Brüderl and Schüssler (1990) showed that depending on the initial firm’s resource endowments, death risk peaks between 1 and 15 years after founding. They indicate that large for-profit organizations generally have better survival chances than smaller ones owing to resource munificence. Thus, larger for-profit organizations have lower and later maximum risk than smaller ones akin with the liability of adolescence theory (Brüderl & Schüssler, 1990; Fichman & Levinthal, 1991) though small for-profit organizations show the lowest survival probability. The liability of adolescence theory asserts that risks rise for an early period of an organization’s existence and subsequently decline.

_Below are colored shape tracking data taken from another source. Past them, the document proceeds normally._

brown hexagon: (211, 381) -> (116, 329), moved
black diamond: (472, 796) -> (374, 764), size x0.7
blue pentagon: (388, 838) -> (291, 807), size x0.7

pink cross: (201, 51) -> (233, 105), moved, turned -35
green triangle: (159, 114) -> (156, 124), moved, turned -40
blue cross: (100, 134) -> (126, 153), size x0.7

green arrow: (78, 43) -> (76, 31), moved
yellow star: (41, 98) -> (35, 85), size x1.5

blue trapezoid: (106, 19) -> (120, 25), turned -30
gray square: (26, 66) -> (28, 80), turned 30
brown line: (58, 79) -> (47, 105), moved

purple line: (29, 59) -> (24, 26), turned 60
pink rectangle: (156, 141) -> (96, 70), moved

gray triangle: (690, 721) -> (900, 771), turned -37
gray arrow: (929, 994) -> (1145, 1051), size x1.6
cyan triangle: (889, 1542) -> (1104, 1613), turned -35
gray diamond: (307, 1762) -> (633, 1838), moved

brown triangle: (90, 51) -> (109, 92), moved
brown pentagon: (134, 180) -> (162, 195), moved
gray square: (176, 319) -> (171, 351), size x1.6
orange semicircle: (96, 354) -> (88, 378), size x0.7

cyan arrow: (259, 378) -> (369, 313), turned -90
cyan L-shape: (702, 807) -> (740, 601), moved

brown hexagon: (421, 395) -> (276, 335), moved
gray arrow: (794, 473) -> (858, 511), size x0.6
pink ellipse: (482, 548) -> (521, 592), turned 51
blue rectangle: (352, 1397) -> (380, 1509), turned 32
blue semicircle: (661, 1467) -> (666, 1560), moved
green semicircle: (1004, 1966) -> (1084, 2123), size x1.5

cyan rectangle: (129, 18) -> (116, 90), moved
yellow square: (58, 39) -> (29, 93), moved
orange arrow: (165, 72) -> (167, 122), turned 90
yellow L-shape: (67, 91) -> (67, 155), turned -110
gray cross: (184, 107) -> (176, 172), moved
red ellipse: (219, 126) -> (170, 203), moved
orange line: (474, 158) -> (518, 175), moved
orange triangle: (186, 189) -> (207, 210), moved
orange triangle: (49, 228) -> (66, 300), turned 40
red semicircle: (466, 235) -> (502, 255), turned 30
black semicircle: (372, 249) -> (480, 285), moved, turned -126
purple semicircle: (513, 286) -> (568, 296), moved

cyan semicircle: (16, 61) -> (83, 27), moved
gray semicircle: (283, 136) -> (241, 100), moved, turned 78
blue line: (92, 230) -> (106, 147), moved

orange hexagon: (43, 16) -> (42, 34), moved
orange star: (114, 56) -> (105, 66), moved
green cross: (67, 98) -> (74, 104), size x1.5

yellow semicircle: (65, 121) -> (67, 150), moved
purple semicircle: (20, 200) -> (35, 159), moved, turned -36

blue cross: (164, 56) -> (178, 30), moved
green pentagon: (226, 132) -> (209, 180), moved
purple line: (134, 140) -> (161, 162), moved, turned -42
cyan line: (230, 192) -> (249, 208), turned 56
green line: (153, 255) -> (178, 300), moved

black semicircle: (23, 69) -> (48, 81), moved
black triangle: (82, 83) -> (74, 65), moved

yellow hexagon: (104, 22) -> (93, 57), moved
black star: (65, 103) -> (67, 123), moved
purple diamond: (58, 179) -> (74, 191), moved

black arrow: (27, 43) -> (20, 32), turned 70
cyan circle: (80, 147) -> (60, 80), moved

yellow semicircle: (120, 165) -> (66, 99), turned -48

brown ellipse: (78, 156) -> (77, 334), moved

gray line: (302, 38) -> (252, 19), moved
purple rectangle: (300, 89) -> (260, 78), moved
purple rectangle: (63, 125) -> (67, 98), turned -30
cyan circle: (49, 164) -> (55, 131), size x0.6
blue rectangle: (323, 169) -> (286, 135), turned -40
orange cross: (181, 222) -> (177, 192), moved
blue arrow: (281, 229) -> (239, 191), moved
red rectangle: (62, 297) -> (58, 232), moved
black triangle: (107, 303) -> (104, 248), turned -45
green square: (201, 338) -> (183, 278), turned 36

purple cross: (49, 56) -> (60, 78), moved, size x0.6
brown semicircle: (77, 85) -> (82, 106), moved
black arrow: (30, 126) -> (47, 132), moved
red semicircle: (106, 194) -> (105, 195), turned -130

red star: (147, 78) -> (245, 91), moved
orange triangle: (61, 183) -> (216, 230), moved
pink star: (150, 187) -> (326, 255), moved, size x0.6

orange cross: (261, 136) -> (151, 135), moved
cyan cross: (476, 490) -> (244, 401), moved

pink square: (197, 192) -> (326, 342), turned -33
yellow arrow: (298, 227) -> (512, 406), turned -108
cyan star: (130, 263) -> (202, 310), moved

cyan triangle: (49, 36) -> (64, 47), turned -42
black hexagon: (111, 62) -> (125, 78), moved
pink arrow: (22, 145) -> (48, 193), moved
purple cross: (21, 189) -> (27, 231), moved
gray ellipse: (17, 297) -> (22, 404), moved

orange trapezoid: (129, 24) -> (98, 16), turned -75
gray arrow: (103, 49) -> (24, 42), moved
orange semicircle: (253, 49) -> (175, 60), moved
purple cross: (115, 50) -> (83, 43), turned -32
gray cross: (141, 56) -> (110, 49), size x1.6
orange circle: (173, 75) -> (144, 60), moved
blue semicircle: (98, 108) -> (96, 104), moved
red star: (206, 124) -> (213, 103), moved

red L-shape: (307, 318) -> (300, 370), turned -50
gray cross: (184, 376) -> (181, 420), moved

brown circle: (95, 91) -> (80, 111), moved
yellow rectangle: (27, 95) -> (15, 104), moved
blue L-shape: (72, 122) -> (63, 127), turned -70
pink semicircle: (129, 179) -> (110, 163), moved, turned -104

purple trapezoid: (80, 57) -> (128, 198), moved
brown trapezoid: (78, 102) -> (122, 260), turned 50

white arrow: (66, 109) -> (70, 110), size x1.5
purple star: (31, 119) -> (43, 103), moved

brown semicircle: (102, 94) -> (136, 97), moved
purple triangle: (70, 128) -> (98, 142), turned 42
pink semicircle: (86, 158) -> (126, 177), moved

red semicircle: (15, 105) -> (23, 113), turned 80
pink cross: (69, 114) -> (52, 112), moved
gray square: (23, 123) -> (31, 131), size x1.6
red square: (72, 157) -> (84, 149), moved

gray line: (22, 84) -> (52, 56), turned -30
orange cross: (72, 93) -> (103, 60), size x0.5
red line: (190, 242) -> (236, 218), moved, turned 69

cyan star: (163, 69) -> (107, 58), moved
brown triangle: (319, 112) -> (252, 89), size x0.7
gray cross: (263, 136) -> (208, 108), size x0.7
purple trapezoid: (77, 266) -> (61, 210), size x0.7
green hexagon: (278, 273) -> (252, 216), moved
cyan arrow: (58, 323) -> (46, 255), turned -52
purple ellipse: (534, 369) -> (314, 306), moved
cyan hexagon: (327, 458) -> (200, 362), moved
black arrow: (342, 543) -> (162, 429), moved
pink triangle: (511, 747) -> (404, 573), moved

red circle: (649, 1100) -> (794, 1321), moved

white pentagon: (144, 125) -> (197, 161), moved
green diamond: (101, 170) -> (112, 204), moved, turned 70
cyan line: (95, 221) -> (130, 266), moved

Capital, members’ commitment, entrepreneurial skills, and legitimacy are key to adolescent firms (Henderson, 1999). Initial endowment of assets shields the organization from early failure. Sunk costs, however, epitomized by initial mobilization of resources often leads to an escalation of commitment (Brockner, 1992) in the face of failure despite buffers provided by this early endowment and the psychological commitment related to sunk costs (Fichman & Levinthal, 1991). Therefore, adolescent organizations poorly fitted with their environments are more likely to fail. A similar picture emerges for NPOs. Fernandez (2008) found that smaller NPOs dissolve at a younger age. This phenomenon relates to a “liability of smallness,” for example, in contrast to larger organizations, smaller organizations face problems accessing resources (Grilli, Piva, & Lamastra, 2010). Recent findings concerning U.S. NPOs also indicate the existence of a “liability of bigness,” in that instability concerning government funding is more problematic for large NPOs compared with small and medium-sized ones (Boris, Leon, Roeger, & Nikolova, 2010). They note that government funding varies according to NPO size. NPOs that rely primarily on governmental contracts and grants are more likely to be larger than NPOs that count on government as their single largest source of funding.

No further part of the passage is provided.